Data to examine —
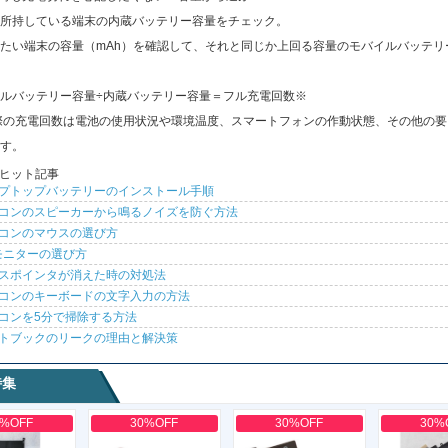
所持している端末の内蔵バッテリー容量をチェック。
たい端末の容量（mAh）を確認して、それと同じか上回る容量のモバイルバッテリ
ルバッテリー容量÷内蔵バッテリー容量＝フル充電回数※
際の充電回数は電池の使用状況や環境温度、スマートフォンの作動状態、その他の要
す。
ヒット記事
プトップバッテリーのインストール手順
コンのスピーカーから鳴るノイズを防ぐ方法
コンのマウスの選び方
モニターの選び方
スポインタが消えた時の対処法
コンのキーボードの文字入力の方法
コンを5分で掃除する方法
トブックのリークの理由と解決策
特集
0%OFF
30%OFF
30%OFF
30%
...
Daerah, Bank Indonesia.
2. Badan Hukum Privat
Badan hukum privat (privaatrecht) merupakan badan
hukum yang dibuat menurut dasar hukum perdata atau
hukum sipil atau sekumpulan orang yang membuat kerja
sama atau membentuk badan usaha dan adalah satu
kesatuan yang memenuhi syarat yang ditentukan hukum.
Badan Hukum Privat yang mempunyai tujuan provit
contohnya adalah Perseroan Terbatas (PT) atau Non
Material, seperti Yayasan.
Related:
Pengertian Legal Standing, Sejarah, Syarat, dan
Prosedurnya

Problem —
The word to find is "adalah". Copy every line of the records that holds it.

Reply —
sama atau membentuk badan usaha dan adalah satu
contohnya adalah Perseroan Terbatas (PT) atau Non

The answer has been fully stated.